À primeira vista, o observador fica meio confuso, sem saber exatamente o que é ensino médio ou o que pertencerá ao 3o grau, mas entendemos que se trata de uma questão de tempo, para a adaptação devida. Há dois aspectos a se considerar, de imediato: em primeiro lugar, a autonomia estadual dos currículos de em, que é um dispositivo de lei; em segundo lugar, o que é mais complicado, como se fará a distribuição de recursos. O próprio Ministro Fernando Haddad calculou que o modelo só funcionaria com a média de investimento  por aluno superior a dois mil reais (hoje, a média é de R$1,4 mil). De onde sairia a diferença?
 
Deseja-se mudar o modelo federativo, o que exigiria mexidas constitucionais, mas estariam os estados dispostos a assumir mais esses encargos? O MEC teria condições de suprir os estados de acordo com as suas necessidades financeiras? É bonito pensar em regime de cooperação, mas isso não pode representar uma utopia inexequível.
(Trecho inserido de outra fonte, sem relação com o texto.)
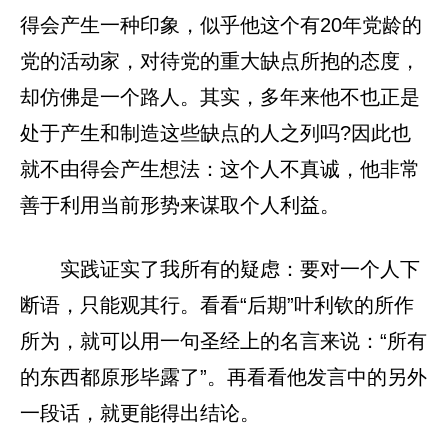
得会产生一种印象，似乎他这个有20年党龄的
党的活动家，对待党的重大缺点所抱的态度，
却仿佛是一个路人。其实，多年来他不也正是
处于产生和制造这些缺点的人之列吗?因此也
就不由得会产生想法：这个人不真诚，他非常
善于利用当前形势来谋取个人利益。
实践证实了我所有的疑虑：要对一个人下
断语，只能观其行。看看“后期”叶利钦的所作
所为，就可以用一句圣经上的名言来说：“所有
的东西都原形毕露了”。再看看他发言中的另外
一段话，就更能得出结论。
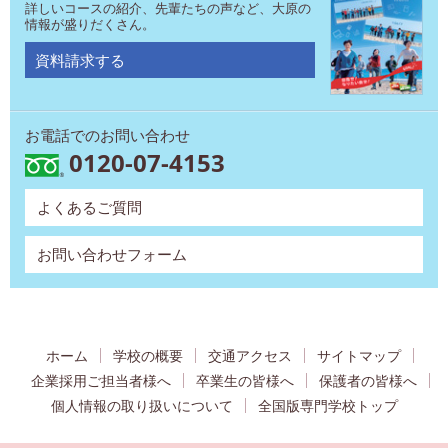
詳しいコースの紹介、先輩たちの声など、大原の
情報が盛りだくさん。
資料請求する
お電話でのお問い合わせ
0120-07-4153
よくあるご質問
お問い合わせフォーム
ホーム
学校の概要
交通アクセス
サイトマップ
企業採用ご担当者様へ
卒業生の皆様へ
保護者の皆様へ
個人情報の取り扱いについて
全国版専門学校トップ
Seria mais um sonho frustrante.
 
É admirável o intuito de quebrar a barreira entre o ensino geral e o ensino técnico, para aproximá-los do mercado de trabalho. Mas isso requer tempo e recursos. De toda forma, fazer com que os Institutos Federais de Educação Tecnológica (Ifets), centros de excelência profissionalizante, sejam o modelo a ser expandido é uma boa ideia, para começar a ser implementada ainda em 2009. Sendo instituições de educação básica e profissional, pluricurriculares e multicampi, especializadas na oferta de educação profissional e tecnológica, nas diferentes modalidades de ensino, equiparadas por lei as 58 universidades federais, poderão representar uma revolução, na condução dos destinos da educação brasileira. Esse hipotético “ensino médio nacional” deverá se basear numa grande mudança curricular, para o que seria essencial que o MEC e os governos estaduais operassem em perfeita harmonia, sem a mesquinharia da interferência político-partidária.
O modelo, que se encaixará no Plano Nacional de Educação, deverá representar uma considerável expansão de matrículas (o que é muito necessário, hoje), além de tornar a educação média mais atraente e de qualidade para os jovens brasileiros. Há 2 milhões deles fora do ciclo escolar, muitos talvez por absoluta  desmotivação.